Furthermore, in the current term of the US Supreme Court, Trump administration lawyers argued in favor of the defendant, the cake shop owner in the Masterpiece Cakeshop case. The defendant in that case argued, and a majority of the Supreme Court appeared to agree, that he should be able to refuse to make a cake that will be used for a gay couple’s wedding reception, which offends his conservative Christian sensibilities.

The unsupported narrative underlying all of these actions is that “freedom of religion” means the right to cite religious belief as the legal basis for what would otherwise be unconstitutional discrimination—now against gays, lesbians and transgendered people, or women seeking abortions, but once that hurdle is passed, open racial discrimination would be next.

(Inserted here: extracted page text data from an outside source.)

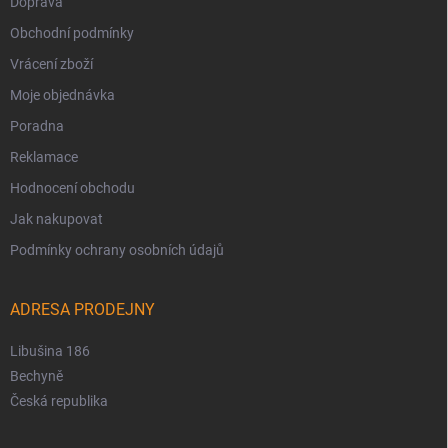
Doprava
Obchodní podmínky
Vrácení zboží
Moje objednávka
Poradna
Reklamace
Hodnocení obchodu
Jak nakupovat
Podmínky ochrany osobních údajů
ADRESA PRODEJNY
Libušina 186
Bechyně
Česká republika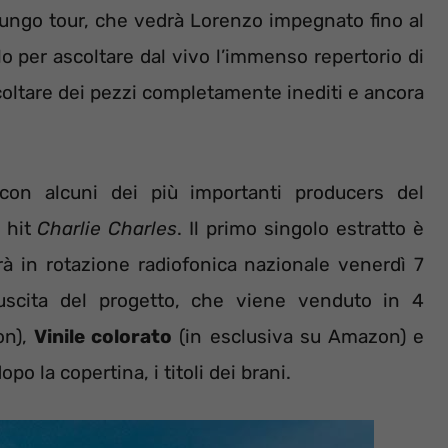
lungo tour, che vedrà Lorenzo impegnato fino al
lo per ascoltare dal vivo l’immenso repertorio di
coltare dei pezzi completamente inediti e ancora
on alcuni dei più importanti producers del
a hit
Charlie Charles
. Il primo singolo estratto è
à in rotazione radiofonica nazionale venerdì 7
uscita del progetto, che viene venduto in 4
on),
Vinile colorato
(in esclusiva su Amazon) e
po la copertina, i titoli dei brani.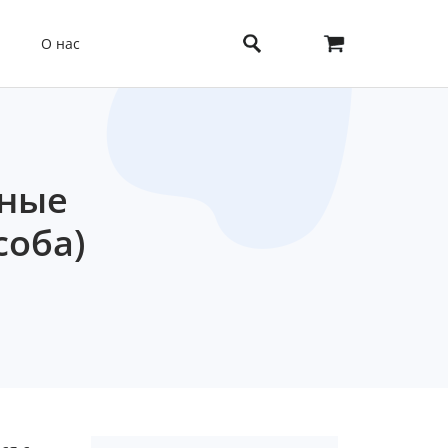
О нас
нные
соба)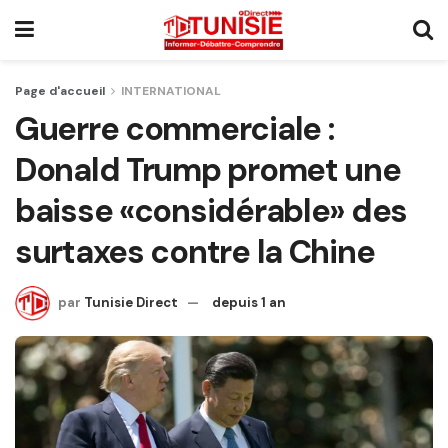
Page d'accueil
INTERNATIONAL
Guerre commerciale :
Donald Trump promet une
baisse «considérable» des
surtaxes contre la Chine
par
Tunisie Direct
depuis 1 an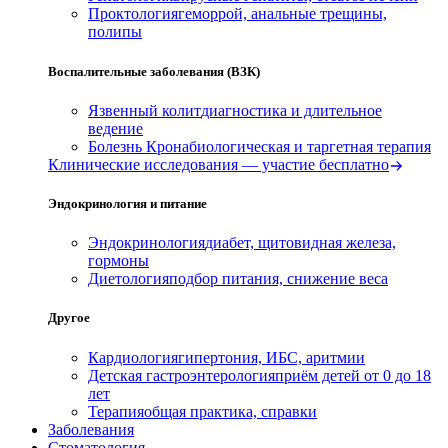
Проктология
геморрой, анальные трещины,
полипы
Воспалительные заболевания (ВЗК)
Язвенный колит
диагностика и длительное
ведение
Болезнь Крона
биологическая и таргетная терапия
Клинические исследования — участие бесплатно
Эндокринология и питание
Эндокринология
диабет, щитовидная железа,
гормоны
Диетология
подбор питания, снижение веса
Другое
Кардиология
гипертония, ИБС, аритмии
Детская гастроэнтерология
приём детей от 0 до 18
лет
Терапия
общая практика, справки
Заболевания
Стоматология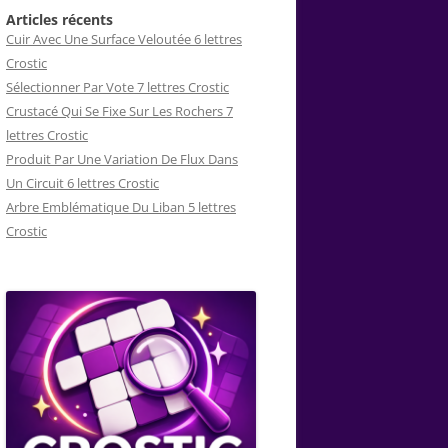
Articles récents
Cuir Avec Une Surface Veloutée 6 lettres
Crostic
Sélectionner Par Vote 7 lettres Crostic
Crustacé Qui Se Fixe Sur Les Rochers 7
lettres Crostic
Produit Par Une Variation De Flux Dans
Un Circuit 6 lettres Crostic
Arbre Emblématique Du Liban 5 lettres
Crostic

In truth, a government office devoted to protecting freedom of religion of health care workers is a solution in search of a problem. No state agent is forcing secularism onto health care workers. When doctors and nurses join their healing professions, they agree to use the means customary to their trade: medical science. They are not required to be doctors and nurses, after all.

Would anyone take seriously a group of NASA employees who objected to using telescopes on religious grounds, or chefs who swore an oath against the use of spices? If they were reprimanded, who would argue that this constituted a governmental attack on the free exercise of religion?

While a thorough history of the free exercise clause of the First Amendment to the US Constitution stands beyond the scope of this article, consider Thomas Jefferson’s famous letter to the Danbury Baptist Association of 1802:

“Believing with you that religion is a matter which lies solely between man and his God, that he owes account to none other for his faith or his worship, that the legitimate powers of government reach actions only, and not opinions, I contemplate with sovereign reverence that act of the whole American people which declared that their legislature should ‘make no law respecting an establishment of religion, or prohibiting the free exercise thereof,’ thus building a wall of separation between Church and State.”